Requirement:
Return a faithful copy of all the entries, omitting the images.

Supplied data:
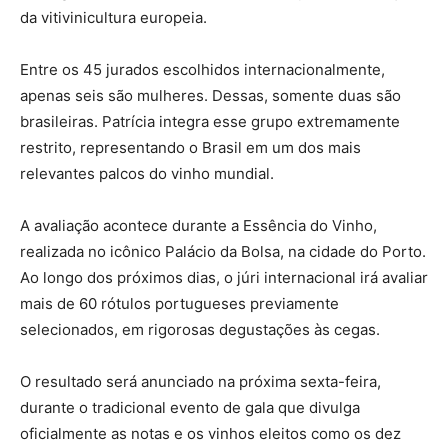
da vitivinicultura europeia.
Entre os 45 jurados escolhidos internacionalmente,
apenas seis são mulheres. Dessas, somente duas são
brasileiras. Patrícia integra esse grupo extremamente
restrito, representando o Brasil em um dos mais
relevantes palcos do vinho mundial.
A avaliação acontece durante a Essência do Vinho,
realizada no icônico Palácio da Bolsa, na cidade do Porto.
Ao longo dos próximos dias, o júri internacional irá avaliar
mais de 60 rótulos portugueses previamente
selecionados, em rigorosas degustações às cegas.
O resultado será anunciado na próxima sexta-feira,
durante o tradicional evento de gala que divulga
oficialmente as notas e os vinhos eleitos como os dez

Expected output:
da vitivinicultura europeia.
Entre os 45 jurados escolhidos internacionalmente,
apenas seis são mulheres. Dessas, somente duas são
brasileiras. Patrícia integra esse grupo extremamente
restrito, representando o Brasil em um dos mais
relevantes palcos do vinho mundial.
A avaliação acontece durante a Essência do Vinho,
realizada no icônico Palácio da Bolsa, na cidade do Porto.
Ao longo dos próximos dias, o júri internacional irá avaliar
mais de 60 rótulos portugueses previamente
selecionados, em rigorosas degustações às cegas.
O resultado será anunciado na próxima sexta-feira,
durante o tradicional evento de gala que divulga
oficialmente as notas e os vinhos eleitos como os dez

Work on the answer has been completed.